A continuación, nos quedamos tendidos uno al lado del otro, cubiertos de sudor. Era el momento de sacar unos porros para compartir algún tipo de comunión diferente, pero aquello, evidentemente, resultaba imposible. Lo eché en falta.

—En el sitio de donde vienes, ¿es muy diferente? —me preguntó Pulcheria—. Me gustaría saber si la gente se comporta de un modo distinto, si se visten de otra forma, de qué habla.

—Muy diferente.

—Te veo como alguien totalmente desconocido, Jorge. Incluso por el modo en que me poseíste en la cama. Naturalmente, no soy muy experta en estas cosas, como te habrás supuesto. León y tú sois los únicos hombres a quienes he conocido.

—¿En serio? —Sus ojos brillaron.

—¿No pensarás que soy una casquivana?

—¡Oh!, claro que no, pero… —Yo tartamudeaba—. En mi país —añadí desesperadamente—, una chica puede tener muchos hombres antes de casarse. Nadie protesta. Es la costumbre.

—Aquí no. Nosotras siempre estamos muy bien protegidas. Me casé a los doce años; aquello no me dio tiempo a muchas libertades. —Pulcheria frunció el ceño, se incorporó y se inclinó hacia mí para mirarme a los ojos. Sus senos se balanceaban agradablemente ante mi rostro—. Las mujeres de tu país, ¿son de verdad tan libres como dices?

—Sí, Pulcheria, es la verdad.

—¡Pero sois bizantinos ! ¡No sois bárbaros del norte! ¿Cómo les permitís tener tantos hombres?

—Es nuestra costumbre —respondí sin más.

—Quizá no vengas de Epira —sugirió—. Quizá vengas de alguna región más lejana. Te lo repito, Jorge, me pareces muy extraño.

—No me llames Jorge. Llámame Jud —pedí audazmente.

—¿Jud?

—Jud.

—¿Por qué quieres que te llame así?

—Porque es mi nombre más íntimo. Mi verdadero nombre, el que más siento. Jorge no es más que… bueno, un nombre que empleo.

—Jud. Jud. Nunca había oído ese nombre. ¡Vienes de un país muy extraño! ¡Muchísimo!

Sonreí ambiguamente.

—Te amo —dije, mordisqueándole los pezones para cambiar de tema.
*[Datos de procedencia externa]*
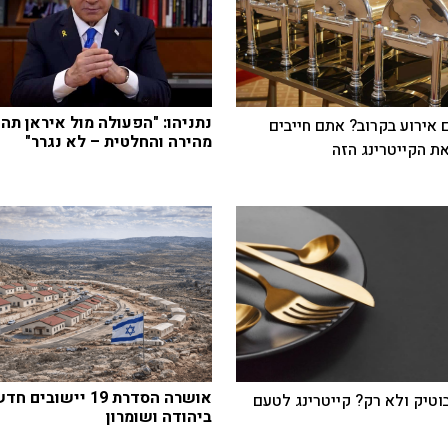
נתניהו: "הפעולה מול איראן תהי
 אירוע בקרוב? אתם חייבים
מהירה והחלטית – לא נגרר"
ת הקייטרינג הזה
אושרה הסדרת 19 יישובים 
בוטיק ולא רק? קייטרינג לטעם
ביהודה ושומרון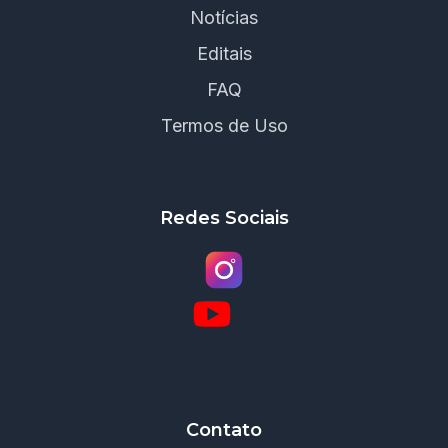
Notícias
Editais
FAQ
Termos de Uso
Redes Sociais
Contato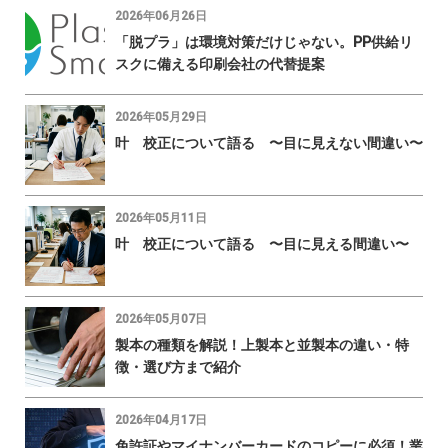
2026年06月26日
「脱プラ」は環境対策だけじゃない。PP供給リ
スクに備える印刷会社の代替提案
2026年05月29日
叶 校正について語る 〜目に見えない間違い〜
2026年05月11日
叶 校正について語る 〜目に見える間違い〜
2026年05月07日
製本の種類を解説！上製本と並製本の違い・特
徴・選び方まで紹介
2026年04月17日
免許証やマイナンバーカードのコピーに必須！業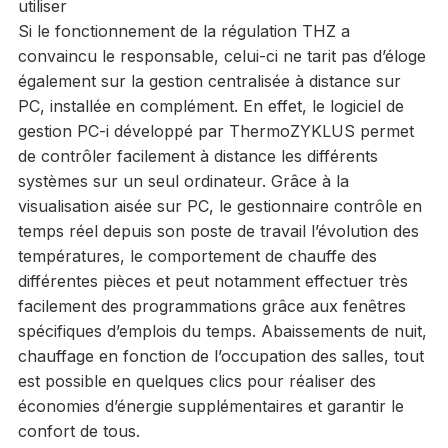
utiliser
Si le fonctionnement de la régulation THZ a
convaincu le responsable, celui-ci ne tarit pas d’éloge
également sur la gestion centralisée à distance sur
PC, installée en complément. En effet, le logiciel de
gestion PC-i développé par ThermoZYKLUS permet
de contrôler facilement à distance les différents
systèmes sur un seul ordinateur. Grâce à la
visualisation aisée sur PC, le gestionnaire contrôle en
temps réel depuis son poste de travail l’évolution des
températures, le comportement de chauffe des
différentes pièces et peut notamment effectuer très
facilement des programmations grâce aux fenêtres
spécifiques d’emplois du temps. Abaissements de nuit,
chauffage en fonction de l’occupation des salles, tout
est possible en quelques clics pour réaliser des
économies d’énergie supplémentaires et garantir le
confort de tous.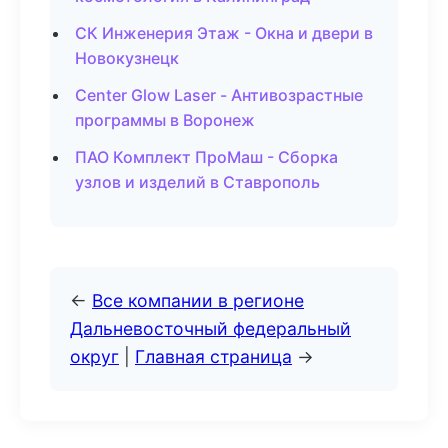
СК Инженерия Этаж - Окна и двери в
Новокузнецк
Center Glow Laser - Антивозрастные
программы в Воронеж
ПАО Комплект ПроМаш - Сборка
узлов и изделий в Ставрополь
←
Все компании в регионе
Дальневосточный федеральный
округ
|
Главная страница
→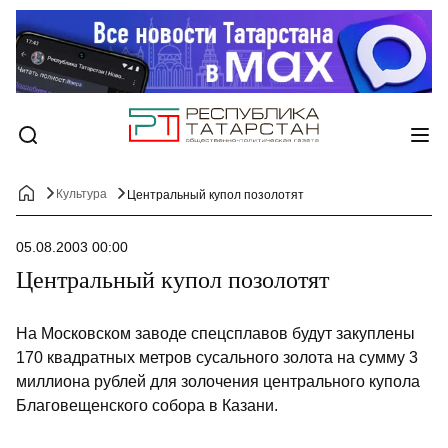
Культура
Центральный купол позолотят
05.08.2003 00:00
Центральный купол позолотят
На Московском заводе спецсплавов будут закуплены
170 квадратных метров сусального золота на сумму 3
миллиона рублей для золочения центрального купола
Благовещенского собора в Казани.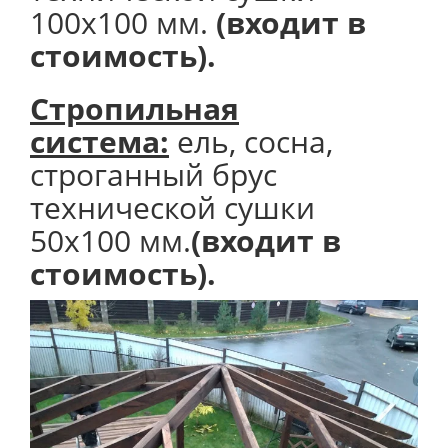
100х100 мм.
(входит в
стоимость).
Стропильная
система:
ель, сосна,
строганный брус
технической сушки
50х100 мм.
(входит в
стоимость).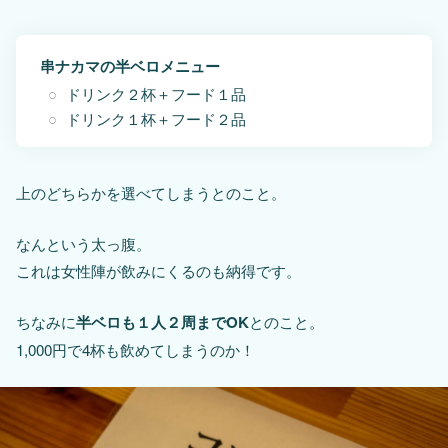
串ナカマの半ベロメニュー
ドリンク２杯＋フード１品
ドリンク１杯＋フード２品
上のどちらかを選べてしまうとのこと。
なんという太っ腹。
これは女性陣が飲みにくるのも納得です。
ちなみに
半ベロも１人２周までOK
とのこと。
1,000円で4杯も飲めてしまうのか！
—Tan extraño —murmuró mi amada—. Tan diferente. Y, sin embargo, me sentí atraída hacia ti desde el primer momento. ¿Sabes?, a menudo he soñado con ser tan libertina como ahora, pero nunca me atreví. Oh, recibí proposiciones, docenas de proposiciones, pero ninguna me parecía lo suficientemente atractiva como para correr el riesgo. Y, cuando te vi, sentí en mi interior ese fuego… ese deseo. ¿Por qué? Dime por qué. No eres ni más ni menos atractivo que el resto de los hombres a quien me hubiera podido entregar, y, sin embargo, te he preferido a ti. ¿Por qué?

—El destino —respondí—, como te he dicho antes. Una fuerza irresistible que nos lleva el uno hacia el otro a través de…

…los siglos…

—…los mares —acabé con un murmullo.

—¿Volverás a verme? —me preguntó.

—Muy a menudo.

—Encontraré el modo para que nos veamos. León nunca sabrá nada. Se pasa mucho tiempo en el banco (ya sabes que es uno de los directores) y con el emperador y en otras muchas actividades… Apenas me presta atención. Sólo soy un juguete entre todas sus posesiones. Nos encontraremos, Jud, y conoceremos el placer juntos muy a menudo y —sus negros ojos se iluminaron— quizá me des un hijo.

Sentí que los cielos se abrían y que sus rayos llovían sobre mí.

—Cinco años de matrimonio sin hijos —continuó Pulcheria—. No lo comprendo. Quizá, al principio, yo era demasiado joven; demasiado joven; pero ahora, tampoco nada. Dame un hijo, Jud. León te quedará agradecido… quiero decir que se pondrá muy contento, pensará que es suyo; incluso te pareces a los Ducas; sobre todo, en los ojos; no habrá problema. ¿Crees que esta noche habremos hecho un niño?